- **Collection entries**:

--- START ---

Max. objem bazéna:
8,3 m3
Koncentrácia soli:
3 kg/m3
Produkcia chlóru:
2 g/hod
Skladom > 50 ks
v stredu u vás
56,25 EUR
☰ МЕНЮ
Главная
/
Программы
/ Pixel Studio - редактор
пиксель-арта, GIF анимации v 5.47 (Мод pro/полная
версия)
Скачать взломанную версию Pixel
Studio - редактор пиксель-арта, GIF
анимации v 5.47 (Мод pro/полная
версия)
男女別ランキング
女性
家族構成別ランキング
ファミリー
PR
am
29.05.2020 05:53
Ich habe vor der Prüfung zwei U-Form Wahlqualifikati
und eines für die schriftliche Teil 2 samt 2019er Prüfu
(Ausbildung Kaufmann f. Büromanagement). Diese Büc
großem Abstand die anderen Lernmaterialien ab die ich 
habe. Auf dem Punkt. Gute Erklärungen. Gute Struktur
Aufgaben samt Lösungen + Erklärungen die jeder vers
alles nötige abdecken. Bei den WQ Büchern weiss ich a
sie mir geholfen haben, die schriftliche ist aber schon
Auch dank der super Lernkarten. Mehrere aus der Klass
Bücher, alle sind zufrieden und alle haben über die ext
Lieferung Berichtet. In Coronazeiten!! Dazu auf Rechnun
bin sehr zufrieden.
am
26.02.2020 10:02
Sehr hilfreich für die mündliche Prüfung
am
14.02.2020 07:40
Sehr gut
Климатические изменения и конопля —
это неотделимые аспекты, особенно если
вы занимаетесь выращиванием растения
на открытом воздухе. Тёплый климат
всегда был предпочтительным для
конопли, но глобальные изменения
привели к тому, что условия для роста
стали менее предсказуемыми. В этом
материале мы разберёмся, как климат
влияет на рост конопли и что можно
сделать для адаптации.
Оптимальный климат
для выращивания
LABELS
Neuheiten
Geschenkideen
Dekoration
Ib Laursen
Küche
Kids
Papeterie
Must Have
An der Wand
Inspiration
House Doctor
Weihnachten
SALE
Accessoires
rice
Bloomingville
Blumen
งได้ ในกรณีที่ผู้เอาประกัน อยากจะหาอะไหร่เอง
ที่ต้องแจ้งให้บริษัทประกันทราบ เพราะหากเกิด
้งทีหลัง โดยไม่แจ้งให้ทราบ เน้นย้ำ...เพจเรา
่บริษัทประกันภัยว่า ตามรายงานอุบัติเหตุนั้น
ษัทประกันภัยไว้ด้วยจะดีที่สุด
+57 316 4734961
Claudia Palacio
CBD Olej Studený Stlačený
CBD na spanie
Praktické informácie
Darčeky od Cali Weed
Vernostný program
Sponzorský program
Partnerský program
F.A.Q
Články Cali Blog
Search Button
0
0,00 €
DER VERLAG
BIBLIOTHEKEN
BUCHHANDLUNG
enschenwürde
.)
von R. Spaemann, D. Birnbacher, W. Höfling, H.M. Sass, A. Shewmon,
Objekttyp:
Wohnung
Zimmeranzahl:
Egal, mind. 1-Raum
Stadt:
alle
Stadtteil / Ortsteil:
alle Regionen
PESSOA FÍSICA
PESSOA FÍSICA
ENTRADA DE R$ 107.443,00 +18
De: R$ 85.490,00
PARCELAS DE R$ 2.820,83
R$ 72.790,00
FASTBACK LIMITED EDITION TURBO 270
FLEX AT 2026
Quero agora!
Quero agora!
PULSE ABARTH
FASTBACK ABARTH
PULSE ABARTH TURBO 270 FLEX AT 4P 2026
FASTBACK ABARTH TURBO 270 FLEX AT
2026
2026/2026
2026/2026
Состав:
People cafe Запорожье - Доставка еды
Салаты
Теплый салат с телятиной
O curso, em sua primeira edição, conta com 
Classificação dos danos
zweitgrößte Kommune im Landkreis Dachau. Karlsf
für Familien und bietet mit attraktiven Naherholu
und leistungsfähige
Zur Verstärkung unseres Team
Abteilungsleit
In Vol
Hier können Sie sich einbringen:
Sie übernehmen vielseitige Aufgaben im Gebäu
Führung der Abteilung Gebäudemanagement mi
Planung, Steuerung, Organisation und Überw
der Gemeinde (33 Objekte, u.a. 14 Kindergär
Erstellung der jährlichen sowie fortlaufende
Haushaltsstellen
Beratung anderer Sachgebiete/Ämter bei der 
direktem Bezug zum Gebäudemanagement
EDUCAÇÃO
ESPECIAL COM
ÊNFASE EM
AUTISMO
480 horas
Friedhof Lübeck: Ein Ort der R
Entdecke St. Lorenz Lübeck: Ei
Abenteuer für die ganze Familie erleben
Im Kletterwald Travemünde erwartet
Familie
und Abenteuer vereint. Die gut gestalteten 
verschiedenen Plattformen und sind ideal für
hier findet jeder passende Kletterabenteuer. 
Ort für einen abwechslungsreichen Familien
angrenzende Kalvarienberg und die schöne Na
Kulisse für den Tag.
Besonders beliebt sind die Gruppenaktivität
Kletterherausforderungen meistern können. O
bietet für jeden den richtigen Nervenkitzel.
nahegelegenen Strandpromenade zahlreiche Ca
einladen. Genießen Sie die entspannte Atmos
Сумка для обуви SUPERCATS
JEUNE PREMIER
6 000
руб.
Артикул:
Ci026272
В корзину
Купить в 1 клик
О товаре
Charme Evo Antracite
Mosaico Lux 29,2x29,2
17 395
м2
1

--- END ---

- **Problem description**: Filter the records for the word "FLEX" and show every line that has it.

- **Answer space**:
FLEX AT 2026
PULSE ABARTH TURBO 270 FLEX AT 4P 2026
FASTBACK ABARTH TURBO 270 FLEX AT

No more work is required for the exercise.